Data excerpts
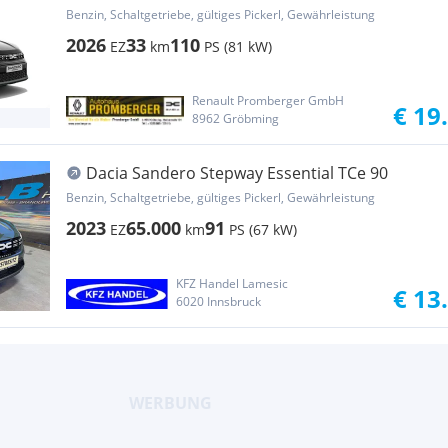
Benzin, Schaltgetriebe, gültiges Pickerl, Gewährleistung
2026
33
110
EZ
km
PS (81 kW)
Renault Promberger GmbH
€ 19
8962 Gröbming
Dacia Sandero Stepway Essential TCe 90
Benzin, Schaltgetriebe, gültiges Pickerl, Gewährleistung
2023
65.000
91
EZ
km
PS (67 kW)
KFZ Handel Lamesic
€ 13
6020 Innsbruck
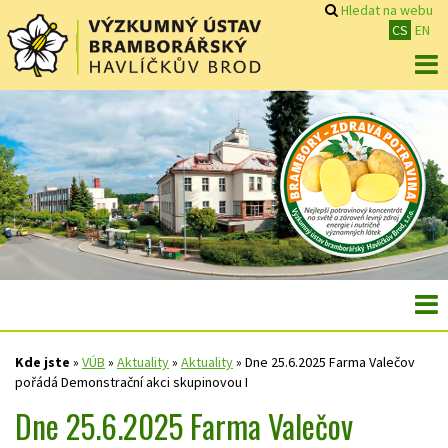
Hledat na webu
CS
EN
Kde jste
»
VÚB
»
Aktuality
»
Aktuality
»
Dne 25.6.2025 Farma Valečov
pořádá Demonstrační akci skupinovou I
Dne 25.6.2025 Farma Valečov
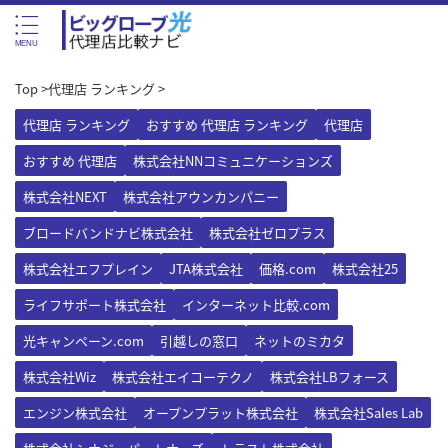
Top
>
代理店 ランキング
>
代理店 ランキング
おすすめ 代理店 ランキング
代理店
おすすめ 代理店
株式会社NNコミュニケーションズ
株式会社NEXT
株式会社アウンカンパニー
ブロードバンドナビ株式会社
株式会社ゼロプラス
株式会社エフプレイン
JTA株式会社
価格.com
株式会社25
ライフサポート株式会社
インターネット比較.com
光キャンペーン.com
引越しの窓口
ネットのミカタ
株式会社Wiz
株式会社エイコーテクノ
株式会社LBフォース
エンジン株式会社
オープンプラット株式会社
株式会社Sales Lab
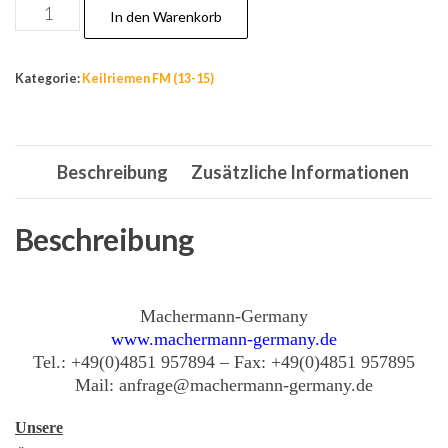
Nr.14
In den Warenkorb
Keilriemen
10
Kategorie:
Keilriemen FM (13-15)
x
950
Li,
Beschreibung
Zusätzliche Informationen
Riemen,
Antriebsriemen,
Zahnriemen,
Beschreibung
belt
Menge
Machermann-Germany
www.machermann-germany.de
Tel.: +49(0)4851 957894 – Fax: +49(0)4851 957895
Mail: anfrage@machermann-germany.de
Unsere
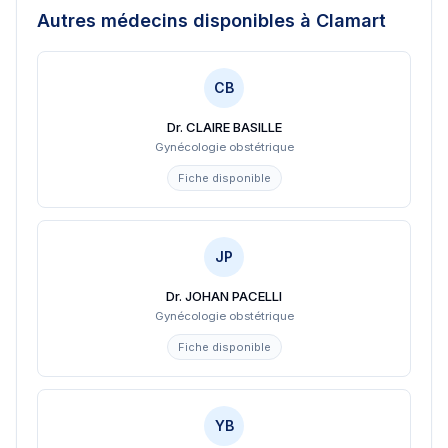
Autres médecins disponibles
à Clamart
CB
Dr. CLAIRE BASILLE
Gynécologie obstétrique
Fiche disponible
JP
Dr. JOHAN PACELLI
Gynécologie obstétrique
Fiche disponible
YB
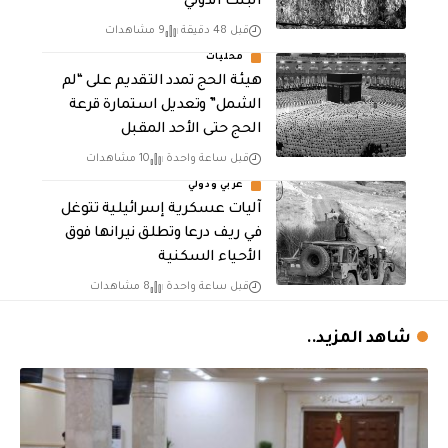
البنك الدولي
قبل 48 دقيقة
9 مشاهدات
محليات
هيئة الحج تمدد التقديم على “لم
الشمل” وتعديل استمارة قرعة
الحج حتى الأحد المقبل
قبل ساعة واحدة
10 مشاهدات
عربي ودولي
آليات عسكرية إسرائيلية تتوغل
في ريف درعا وتطلق نيرانها فوق
الأحياء السكنية
قبل ساعة واحدة
8 مشاهدات
شاهد المزيد..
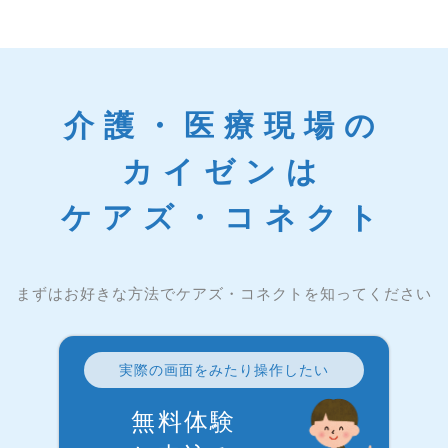
介護・医療現場の
カイゼンは
ケアズ・コネクト
まずはお好きな方法でケアズ・コネクトを知ってください
実際の画面をみたり操作したい
無料体験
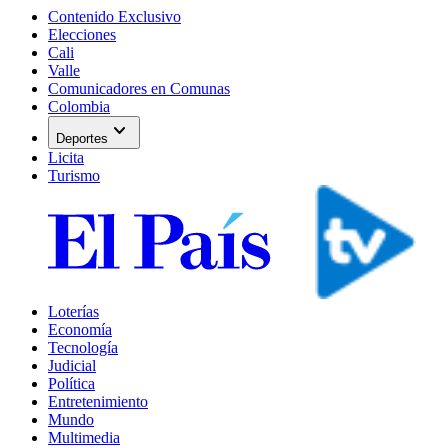
Contenido Exclusivo
Elecciones
Cali
Valle
Comunicadores en Comunas
Colombia
expand_more
Deportes
Licita
Turismo
Loterías
Economía
Tecnología
Judicial
Política
Entretenimiento
Mundo
Multimedia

Exercise prompt: When you output the entries, keep each line exactly as it is and leave out any pictures.

Result:
Benzin, Schaltgetriebe, gültiges Pickerl, Gewährleistung
2026
33
110
EZ
km
PS (81 kW)
Renault Promberger GmbH
€ 19
8962 Gröbming
Dacia Sandero Stepway Essential TCe 90
Benzin, Schaltgetriebe, gültiges Pickerl, Gewährleistung
2023
65.000
91
EZ
km
PS (67 kW)
KFZ Handel Lamesic
€ 13
6020 Innsbruck
Hledat na webu
CS
EN
Kde jste
»
VÚB
»
Aktuality
»
Aktuality
»
Dne 25.6.2025 Farma Valečov
pořádá Demonstrační akci skupinovou I
Dne 25.6.2025 Farma Valečov
Top
>
代理店 ランキング
>
代理店 ランキング
おすすめ 代理店 ランキング
代理店
おすすめ 代理店
株式会社NNコミュニケーションズ
株式会社NEXT
株式会社アウンカンパニー
ブロードバンドナビ株式会社
株式会社ゼロプラス
株式会社エフプレイン
JTA株式会社
価格.com
株式会社25
ライフサポート株式会社
インターネット比較.com
光キャンペーン.com
引越しの窓口
ネットのミカタ
株式会社Wiz
株式会社エイコーテクノ
株式会社LBフォース
エンジン株式会社
オープンプラット株式会社
株式会社Sales Lab
Nr.14
In den Warenkorb
Keilriemen
10
Kategorie:
Keilriemen FM (13-15)
x
950
Li,
Beschreibung
Zusätzliche Informationen
Riemen,
Antriebsriemen,
Zahnriemen,
Beschreibung
belt
Menge
Machermann-Germany
www.machermann-germany.de
Tel.: +49(0)4851 957894 – Fax: +49(0)4851 957895
Mail: anfrage@machermann-germany.de
Unsere
Autres médecins disponibles
à Clamart
CB
Dr. CLAIRE BASILLE
Gynécologie obstétrique
Fiche disponible
JP
Dr. JOHAN PACELLI
Gynécologie obstétrique
Fiche disponible
YB
البنك الدولي
قبل 48 دقيقة
9 مشاهدات
محليات
هيئة الحج تمدد التقديم على “لم
الشمل” وتعديل استمارة قرعة
الحج حتى الأحد المقبل
قبل ساعة واحدة
10 مشاهدات
عربي ودولي
آليات عسكرية إسرائيلية تتوغل
في ريف درعا وتطلق نيرانها فوق
الأحياء السكنية
قبل ساعة واحدة
8 مشاهدات
شاهد المزيد..
介護・医療現場の
カイゼンは
ケアズ・コネクト
まずはお好きな方法でケアズ・コネクトを知ってください
実際の画面をみたり操作したい
無料体験
Contenido Exclusivo
Elecciones
Cali
Valle
Comunicadores en Comunas
Colombia
expand_more
Deportes
Licita
Turismo
Loterías
Economía
Tecnología
Judicial
Política
Entretenimiento
Mundo
Multimedia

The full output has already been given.